In 2014 Microsoft took over Nokia and the Nokia name was removed from its devices altogether. Things changed with the rise of the smartphone, and in particular the launch of Apple’s iPhone in 2007. The disruptor had got disrupted.
Mika Grundstrom, a former senior manager at Nokia’s R&D site in Tampere is quoted as stating, “Things became much more complex. We were not so sure anymore what we should actually target. Is it ease of use, is it battery life, is it size?”.
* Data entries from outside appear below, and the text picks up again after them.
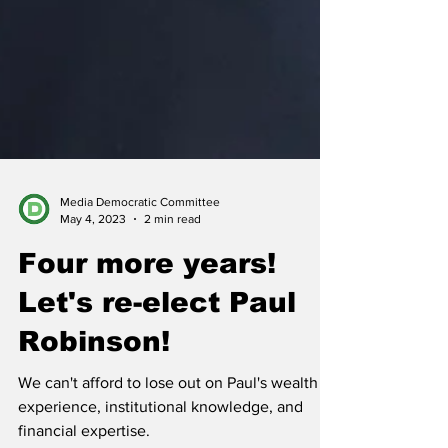
Media Democratic Committee
May 4, 2023
2 min read
Four more years!
Let's re-elect Paul
Robinson!
We can't afford to lose out on Paul's wealth of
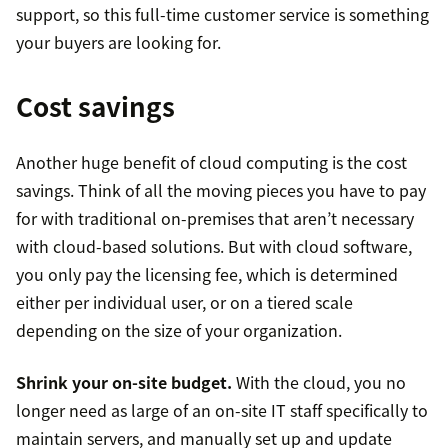
support, so this full-time customer service is something
your buyers are looking for.
Cost savings
Another huge benefit of cloud computing is the cost
savings. Think of all the moving pieces you have to pay
for with traditional on-premises that aren’t necessary
with cloud-based solutions. But with cloud software,
you only pay the licensing fee, which is determined
either per individual user, or on a tiered scale
depending on the size of your organization.
Shrink your on-site budget.
With the cloud, you no
longer need as large of an on-site IT staff specifically to
maintain servers, and manually set up and update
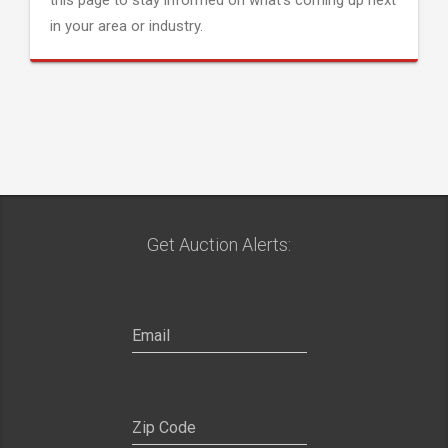
this page to stay informed on what's coming up next
in your area or industry.
Get Auction Alerts:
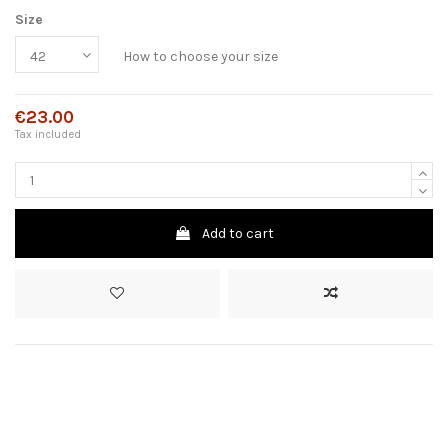
Size
How to choose your size
€23.00
Tax included
Add to cart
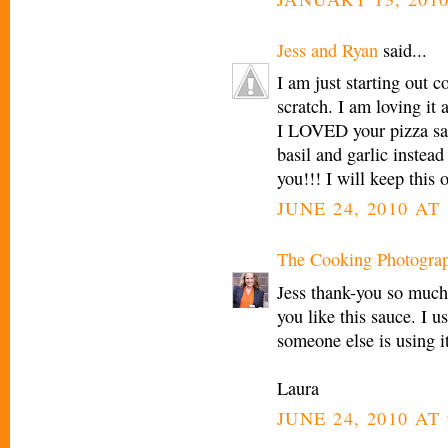
Jess and Ryan
said...
I am just starting out 
scratch. I am loving it
I LOVED your pizza sau
basil and garlic instead
you!!! I will keep this 
JUNE 24, 2010 AT
The Cooking Photogra
Jess thank-you so much
you like this sauce. I 
someone else is using i
Laura
JUNE 24, 2010 AT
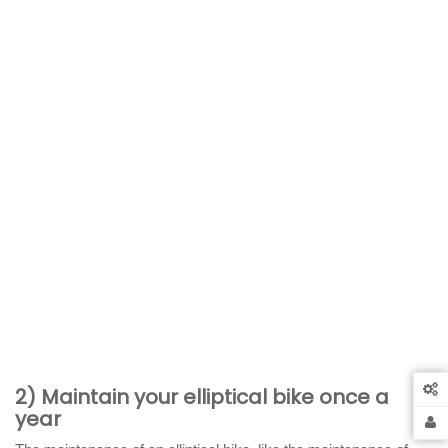
2) Maintain your elliptical bike once a
year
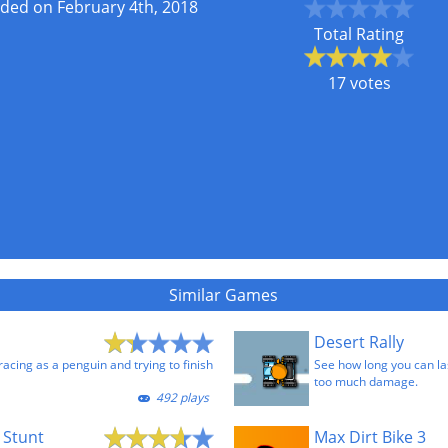
ded on February 4th, 2018
Total Rating
17 votes
Similar Games
Desert Rally
 racing as a penguin and trying to finish
See how long you can las
too much damage.
492 plays
 Stunt
Max Dirt Bike 3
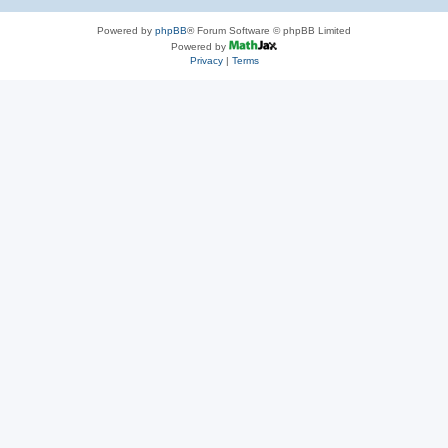
Powered by
phpBB
® Forum Software © phpBB Limited
Powered by
Privacy
|
Terms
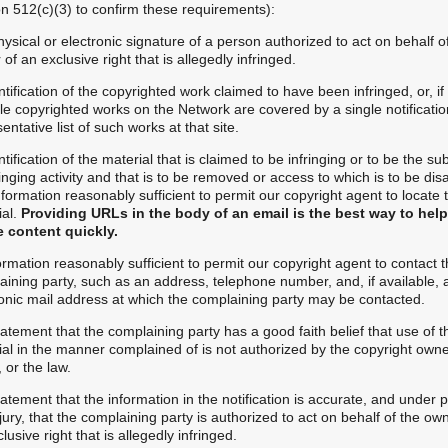
on 512(c)(3) to confirm these requirements):
hysical or electronic signature of a person authorized to act on behalf o
of an exclusive right that is allegedly infringed.
ntification of the copyrighted work claimed to have been infringed, or, if
le copyrighted works on the Network are covered by a single notificatio
entative list of such works at that site.
ntification of the material that is claimed to be infringing or to be the su
ringing activity and that is to be removed or access to which is to be dis
formation reasonably sufficient to permit our copyright agent to locate 
ial.
Providing URLs in the body of an email is the best way to hel
e content quickly.
ormation reasonably sufficient to permit our copyright agent to contact 
aining party, such as an address, telephone number, and, if available, 
ronic mail address at which the complaining party may be contacted.
tatement that the complaining party has a good faith belief that use of t
al in the manner complained of is not authorized by the copyright owner
 or the law.
tatement that the information in the notification is accurate, and under 
jury, that the complaining party is authorized to act on behalf of the ow
lusive right that is allegedly infringed.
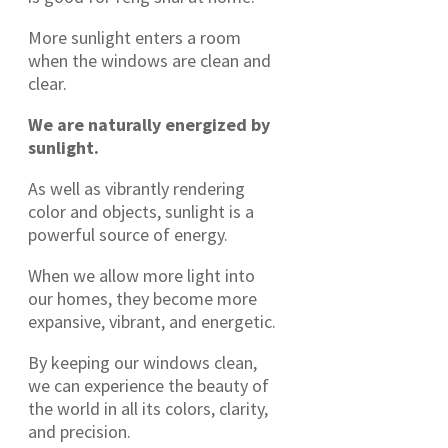
More sunlight enters a room
when the windows are clean and
clear.
We are naturally energized by
sunlight.
As well as vibrantly rendering
color and objects, sunlight is a
powerful source of energy.
When we allow more light into
our homes, they become more
expansive, vibrant, and energetic.
By keeping our windows clean,
we can experience the beauty of
the world in all its colors, clarity,
and precision.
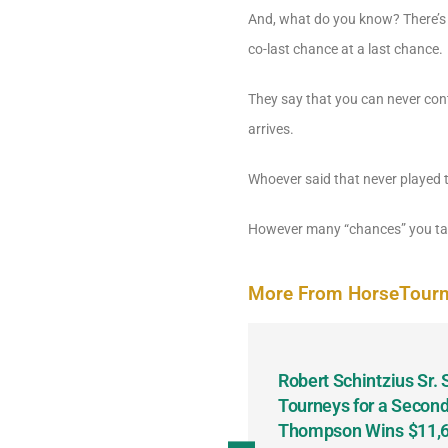
And, what do you know? There’s a
co-last chance at a last chance.
They say that you can never cont
arrives.
Whoever said that never played
However many “chances” you tak
More From HorseTour
odbine and First Chance for
Robert Schintzius Sr.
the Notable Featured-
Tourneys for a Second
tions This Friday, Saturday
Thompson Wins $11,61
The answer for future Nokia’s in the making is here. Customers look for value.
Value = Benefit – Cost
The mistake that Nokia made may have been, looking at isolated features and trying to beat the daylights out of each of them. Every device making company’s bane. More of a good thing can only take you to some length. Beyond that you’d have to proactively disrupt your own product lines or uncover a new need segment, if you have to stay in business. This is mainly true for device manufacturers.
“If you think about the battery life – we had devices that could last for a week. Then you have this new device, it’s excellent but you need to charge it every day. Ok so how do you actually sell that to the customer?” Sounds like one clueless state.
Value = Benefit – Cost
Here’s what was happening, that had Nokia played its game to win, they could well have continued to be in market as a leader and not yielded to Samsung:
On November 5, 2007, the Open Handset Alliance, a consortium of technology companies including Google, device manufacturers such as HTC, Sony and Samsung, wireless carriers such as Sprint Nextel and T-Mobile, and chipset makers such as Qualcomm and Texas Instruments, unveiled itself, with a goal to develop open standards for mobile devices. That day, Android was unveiled as its first product, a mobile device platform built on the Linux kernel. The first commercially available smartphone running Android was theHTC Dream, released on October 22, 2008.
Nokia was nowhere in the picture. What rice bowl were they to trying to protect? Symbian? That 2008 smartphone could have had a Nokia brand.
- Why could Nokia not have evolved into an Android based market leader, a status that Samsung seems to be achieving from a non-existent player.
- What foresight was missing
- What strategy went wrong (not to use open source OS?)
- What prevented Nokia from joining the consortium
Nokia played catch-up in the smartphone market until 2014 and never recovered. Thank you Nokia. It was good at your time. RIP.